From: Lisa Dusseault <lisa@xythos.com>
Date: Tue, 17 Jun 2003 16:34:32 -0700
To: <shadgar@cs.bris.ac.uk>, "'WebDAV'" <w3c-dist-auth@w3.org>
Message-ID: <02a201c33529$01dc1e40$fdcb90c6@lisalap>


> I haven't expressed my question correctly - sorry. By WebDAV 
> and HTTP, in fact I meant comparing the process of 
> communication between the WebDAV servers and clients compare 
> to the HTTP ones.
> 
> I agree with you that WebDAV is an extension on HTTP and 
> provide all functionality of the HTTP, added some new 
> functionality regarding the metadata, access control, locking 
> and so on. However, since there is more processing for those 
> new functionality in environment based on the WebDAV 
> protocol, I am wondering how much this would effect on the 
> speed. Also many functionality of the WebDAV can be 
> implemented by HTTP POST method, Soap and so on ( as you 
> mentioned like Microsoft FrontPage). So if the security is 
> the same and if the speed may be low (not sure), why would 
> the user choose WebDAV rather HTTP?
> 

A WebDAV server can be implemented that has the same performance as an HTTP
server, for the HTTP functions.  THat is to say, as long as the server is
being used only for HTTP functions, it would have the same performance and
scalability.  A thousand GET requests can theoretically be handled in the
same time whether or not you've got WebDAV.

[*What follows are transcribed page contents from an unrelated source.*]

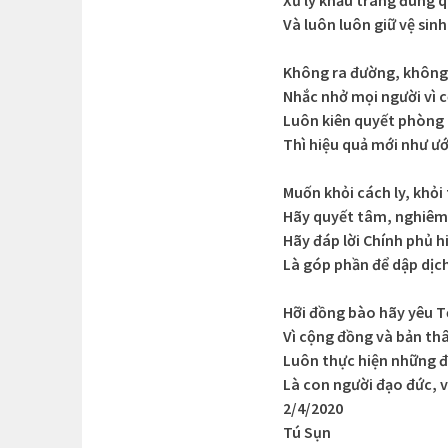
Xử lý khẩu trang đúng q
Và luôn luôn giữ vệ sin
Không ra đường, không
Nhắc nhở mọi người vì 
Luôn kiên quyết phòng
Thì hiệu quả mới như 
Muốn khỏi cách ly, khỏi
Hãy quyết tâm, nghiêm
Hãy đáp lời Chính phủ hi
Là góp phần để dập dịc
Hỡi đồng bào hãy yêu T
Vì cộng đồng và bản th
Luôn thực hiện những đ
Là con người đạo đức, 
2/4/2020
Tú Sụn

When the server's usage includes WebDAV requests as well, obviously this can
change things -- and now it really depends on the scenario.
 - When users start using WebDAV functionality, are they doing *more*
requests?  On top of the thousand GET requests per minute, are users now
also doing a thousand PROPFIND requests?  Obviously this is twice as many
requests and takes more processing time on the server.
 - On the other hand, when users start using WebDAV does this *replace* HTTP
requests?  Imagine 500 of our 1000 GET requests are directory listings, so
when WebDAV replaces the server generated directory listings, there are then
500 GET requests and 500 PROPFIND requests in an average period.  Now the
server can be *faster* because it should be faster to generate and send 500
PROPFIND responses than to compile 500 dynamically-generated GET responses
with the same directory listings.  That's because in the HTTP scenario the
server is responsible for generating the presentation (in HTML) of the info,
whereas in WebDAV the client is responsible for presentation.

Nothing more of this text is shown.